En una misma casa vivían una anciana y un joven de muy malos modales y peores sentimientos. Cada vez que se cruzaba con la temblorosa y frágil mujer se burlaba de ella y a la menor ocasión la empujaba para hacerla caer. En público la ridiculizaba, y se mofaba de su apergaminado rostro y de sus encías desdentadas. Nunca perdía la oportunidad de mofarse de ella.
Y así iba sucediendo a lo largo de meses; pero la anciana tenía un nieto que había invertido muchos años en el estudio de las antiguas medicinas de Oriente. Nada había que desconociera sobre pócimas, ungüentos, bebedizos y plantas perturbadoras de la conciencia. Cuando el nieto regresó al pueblo para visitar a su abuela, los habitantes de la localidad le hicieron saber a qué clase de vejaciones y malos tratos estaba siendo sometida.
El nieto se sintió sobrecogido y experimentó una gran compasión hacia su abuela, pero como era fundamentalmente indulgente no quería vengarse del joven cruel, sino trazar un plan que pudiera darle una buena lección.
Cierto día, entró en la casa del joven despiadado y puso una sustancia especial en sus alimentos. Llegó la noche y el joven cenó de buena gana y se fue a dormir. Al alba se despertó y ya estaba su mente imaginando nuevas burlas para provocar a la anciana, cuando, al intentar incorporarse del lecho, notó una gran debilidad, le faltaba la respiración y le dolían todos los huesos; apenas podía moverse y le costaba mucho fijar la vista. Pero ¿qué le estaba ocurriendo? Casi arrastrándose, extenuado y dolorido, logró llegar hasta el lavabo para asearse. Con horror, contempló su cara en el espejo. Un grito de espanto se escapó de su garganta: no era su rostro el que veía reflejado en el espejo, sino el de la anciana a la que tanto había maltratado. Pasado el primer momento de enorme angustia, se detuvo a contemplar esa cara: apreció una mirada apagada, contempló las profundas arrugas que surcaban la carne, la nariz afilada como un cuchillo, aquellas cejas casi ralas, las encías desdentadas, la vacilante mandíbula, los labios amoratados… Sin embargo, en esas facciones en las que el tiempo había dejado su inexorable huella también había mucho amor, paciencia y serenidad. Los ojos del joven empezaron a llenarse de lágrimas, la ternura afloró a su corazón y comprendió en un momento todo el mal que le había causado a la anciana. Por primera vez pudo ponerse en el lugar de la mujer y sintió un infinito cariño hacia ella.
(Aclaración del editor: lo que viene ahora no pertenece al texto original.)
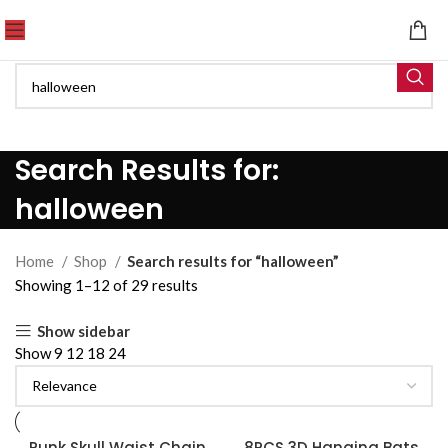
Search Results for:
halloween
Home
Shop
Search results for “halloween”
Showing 1–12 of 29 results
Show sidebar
Show
9
12
18
24
Punk Skull Waist Chain
8PCS 3D Hanging Bats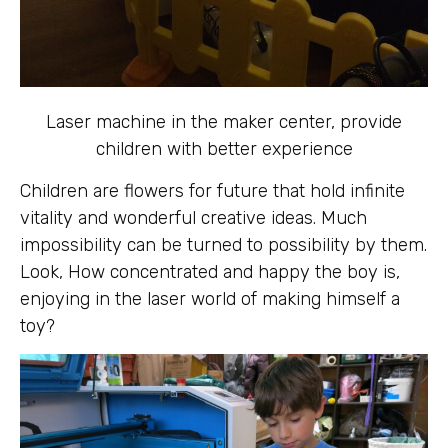
Laser machine in the maker center, provide
children with better experience
Children are flowers for future that hold infinite
vitality and wonderful creative ideas. Much
impossibility can be turned to possibility by them.
Look, How concentrated and happy the boy is,
enjoying in the laser world of making himself a
toy?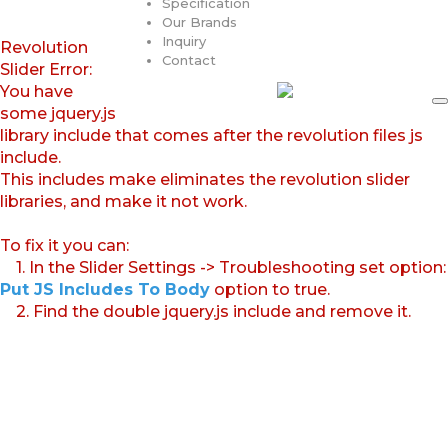
Specification
Our Brands
Inquiry
Revolution
Contact
Slider Error:
You have
some jquery.js
library include that comes after the revolution files js
include.
This includes make eliminates the revolution slider
libraries, and make it not work.
To fix it you can:
1. In the Slider Settings -> Troubleshooting set option:
Put JS Includes To Body
option to true.
2. Find the double jquery.js include and remove it.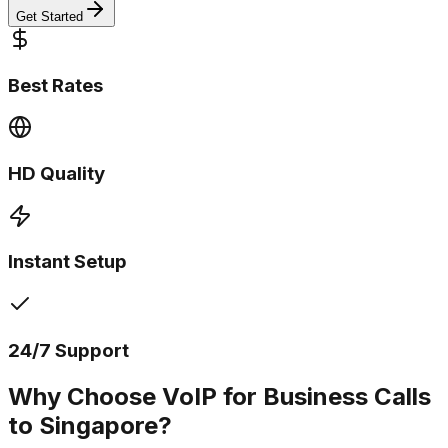
Get Started
Best Rates
HD Quality
Instant Setup
24/7 Support
Why Choose VoIP for Business Calls
to Singapore?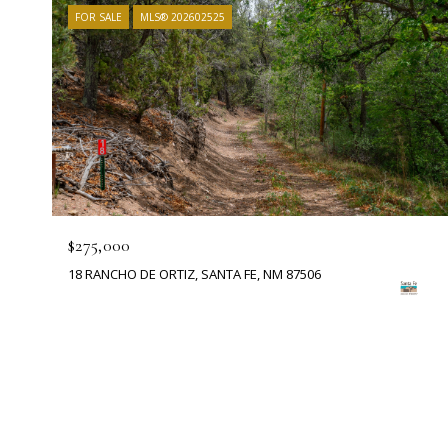
FOR SALE
MLS® 202602525
$275,000
18 RANCHO DE ORTIZ, SANTA FE, NM 87506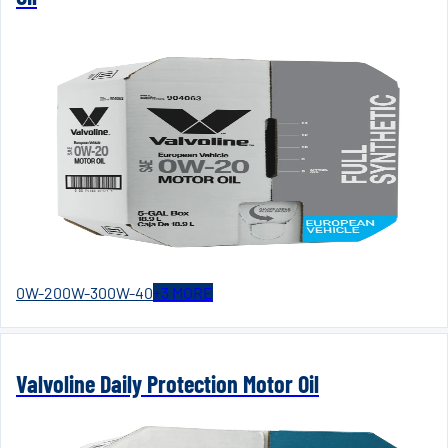
0W-20
0W-30
0W-40
+
3
MORE
Valvoline Daily Protection Motor Oil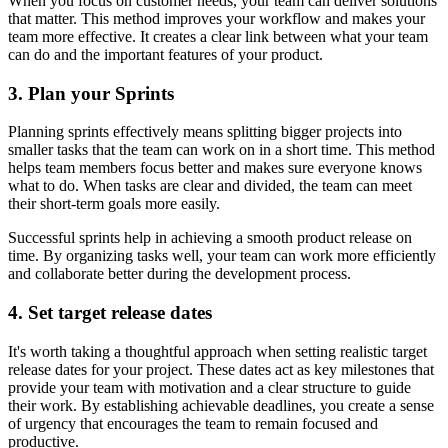
When you focus on customer needs, your team can deliver solutions
that matter. This method improves your workflow and makes your
team more effective. It creates a clear link between what your team
can do and the important features of your product.
3. Plan your Sprints
Planning sprints effectively means splitting bigger projects into
smaller tasks that the team can work on in a short time. This method
helps team members focus better and makes sure everyone knows
what to do. When tasks are clear and divided, the team can meet
their short-term goals more easily.
Successful sprints help in achieving a smooth product release on
time. By organizing tasks well, your team can work more efficiently
and collaborate better during the development process.
4. Set target release dates
It's worth taking a thoughtful approach when setting realistic target
release dates for your project. These dates act as key milestones that
provide your team with motivation and a clear structure to guide
their work. By establishing achievable deadlines, you create a sense
of urgency that encourages the team to remain focused and
productive.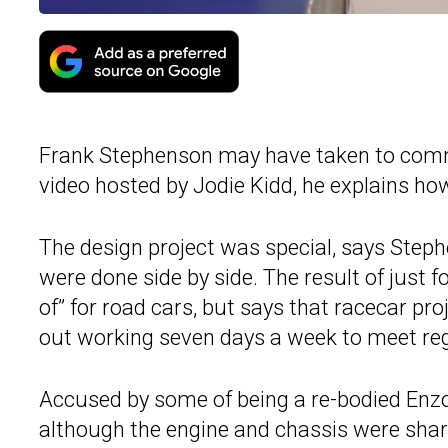
Frank Stephenson may have taken to commen
video hosted by Jodie Kidd, he explains h
The design project was special, says Steph
were done side by side. The result of just 
of” for road cars, but says that racecar pr
out working seven days a week to meet reg
Accused by some of being a re-bodied Enzo
although the engine and chassis were sha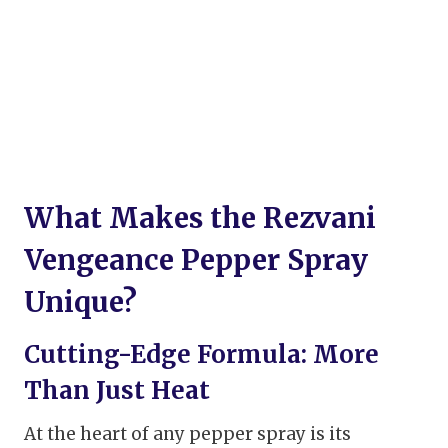
What Makes the Rezvani
Vengeance Pepper Spray
Unique?
Cutting-Edge Formula: More
Than Just Heat
At the heart of any pepper spray is its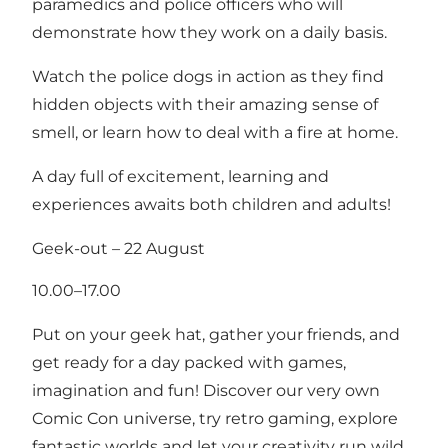
paramedics and police officers who will
demonstrate how they work on a daily basis.
Watch the police dogs in action as they find
hidden objects with their amazing sense of
smell, or learn how to deal with a fire at home.
A day full of excitement, learning and
experiences awaits both children and adults!
Geek-out – 22 August
10.00–17.00
Put on your geek hat, gather your friends, and
get ready for a day packed with games,
imagination and fun! Discover our very own
Comic Con universe, try retro gaming, explore
fantastic worlds and let your creativity run wild.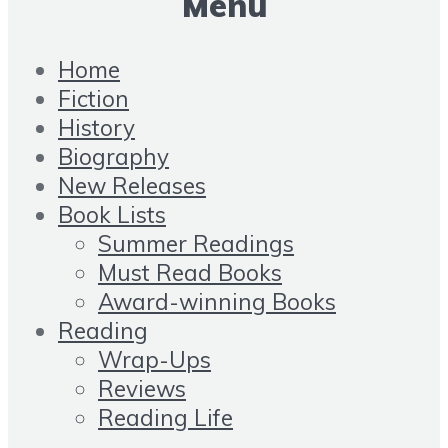
Menu
Home
Fiction
History
Biography
New Releases
Book Lists
Summer Readings
Must Read Books
Award-winning Books
Reading
Wrap-Ups
Reviews
Reading Life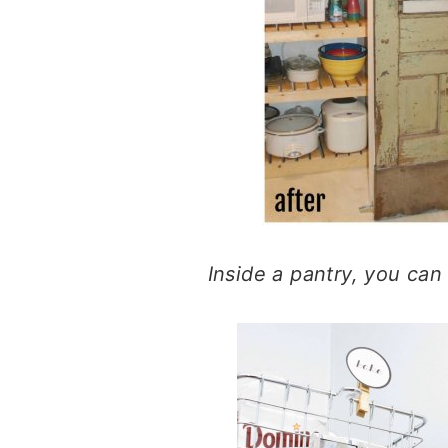
Inside a pantry, you ca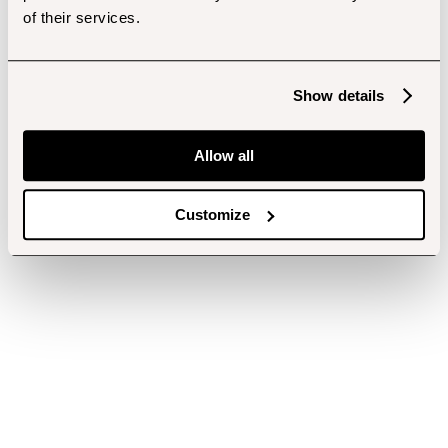
of their services.
Show details
Allow all
Customize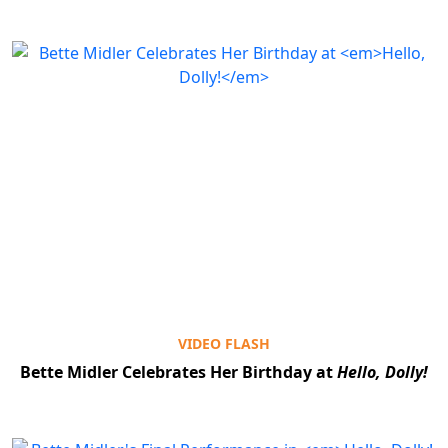
VIDEO FLASH
Bette Midler Celebrates Her Birthday at
Hello, Dolly!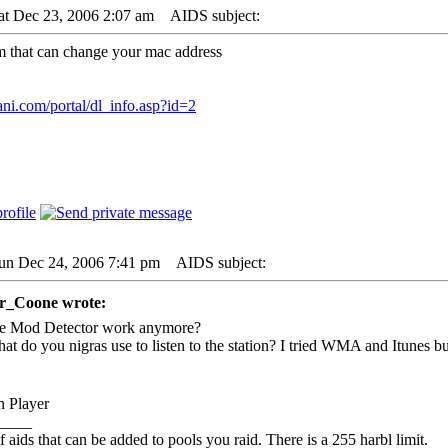
at Dec 23, 2006 2:07 am
AIDS subject:
am that can change your mac address
ani.com/portal/dl_info.asp?id=2
Sun Dec 24, 2006 7:41 pm
AIDS subject:
er_Coone wrote:
e Mod Detector work anymore?
at do you nigras use to listen to the station? I tried WMA and Itunes b
 Player
____
f aids that can be added to pools you raid. There is a 255 harbl limit.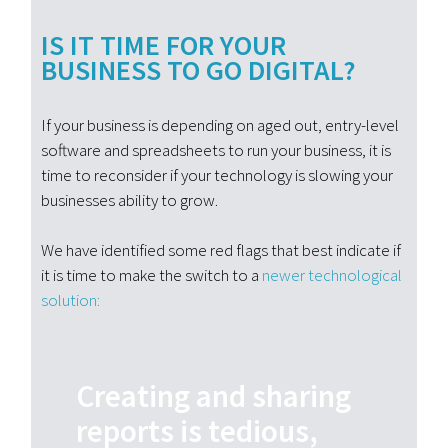
IS IT TIME FOR YOUR
BUSINESS TO GO DIGITAL?
If your business is depending on aged out, entry-level
software and spreadsheets to run your business, it is
time to reconsider if your technology is slowing your
businesses ability to grow.
We have identified some red flags that best indicate if
it is time to make the switch to a
newer technological
solution:
Creating and sharing
reports is tedious,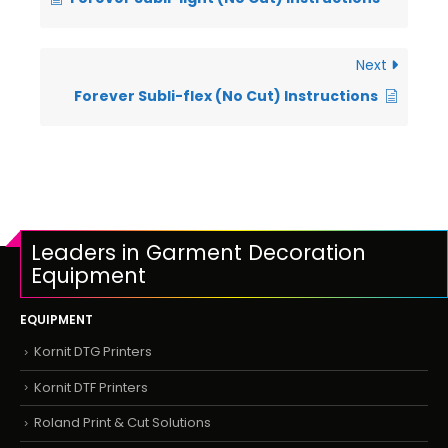
Next
Forever Subli-flex (No Cut) Instructions
Leaders in Garment Decoration
Equipment
EQUIPMENT
Kornit DTG Printers
Kornit DTF Printers
Roland Print & Cut Solutions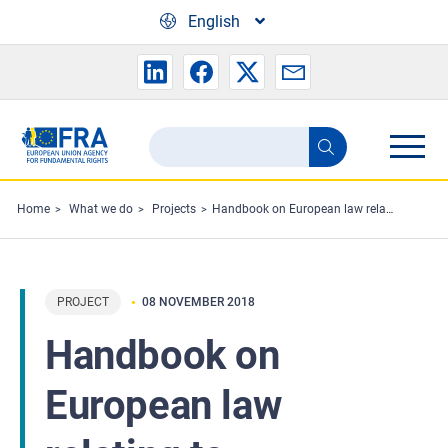
Skip to main content
English
Search
Search
the
FRA
Home
What we do
Projects
Handbook on European law relating to cybercrime and fundamental rights
website
PROJECT
08 NOVEMBER 2018
Handbook on
European law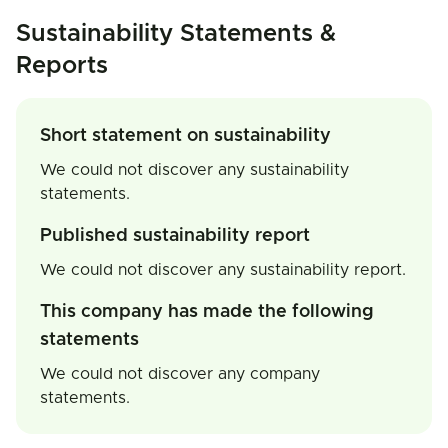
Sustainability Statements &
Reports
Short statement on sustainability
We could not discover any sustainability
statements.
Published sustainability report
We could not discover any sustainability report.
This company has made the following
statements
We could not discover any company
statements.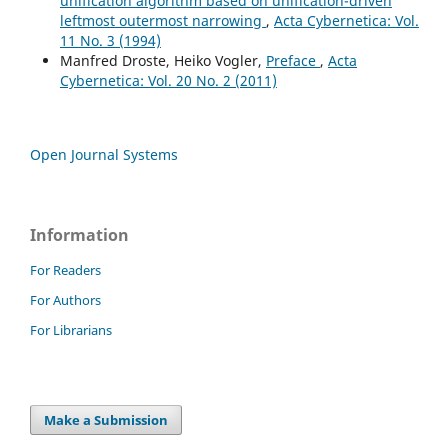
unification algorithm based on unification-driven
leftmost outermost narrowing
,
Acta Cybernetica: Vol.
11 No. 3 (1994)
Manfred Droste, Heiko Vogler,
Preface
,
Acta
Cybernetica: Vol. 20 No. 2 (2011)
Open Journal Systems
Information
For Readers
For Authors
For Librarians
Make a Submission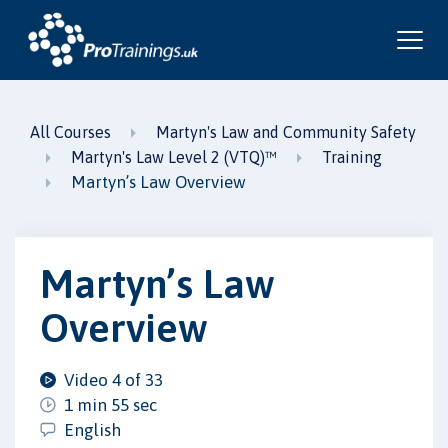
All Courses
Martyn's Law and Community Safety
Martyn's Law Level 2 (VTQ)™
Training
Martyn’s Law Overview
Martyn’s Law
Overview
Video 4 of 33
1 min 55 sec
English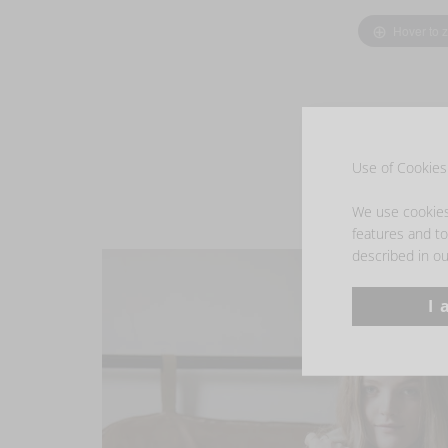
Hover to 
Use of Cookies 
We use cookies 
features and to 
described in ou
I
Al cabo de unas horas, el efecto de la pócima desapareció, y el joven recuperó su aspecto habitual y su excelente vitalidad. Cuando ese día se cruzó con la anciana, se arrodilló ante ella y besó sus pies. Desde entonces, la anciana ganó un segundo nieto y el verdadero nieto se dijo a sí mismo: «Si en este mundo hubiera pócimas para cambiar a todas las personas aviesas, sería un verdadero paraíso».
Reflexión
Existe mucha crueldad en el mundo y buena parte de ella viene dada por la codicia, el desmesurado egocentrismo y la incapacidad para ponerse en el lugar de los otros y sentir como propio el sufrimiento ajeno. Hay que ir desarrollando el amor incondicional hacia todos los seres si queremos humanizarnos y humanizar el planeta, y si deseamos, realmente, pasar de ser homoanimales a ser seres humanos con un corazón tierno y compasivo. Se nos dice en el Dhammapada: «Al que cultiva el amor hacia todos los seres, a ése lo llamo yo noble».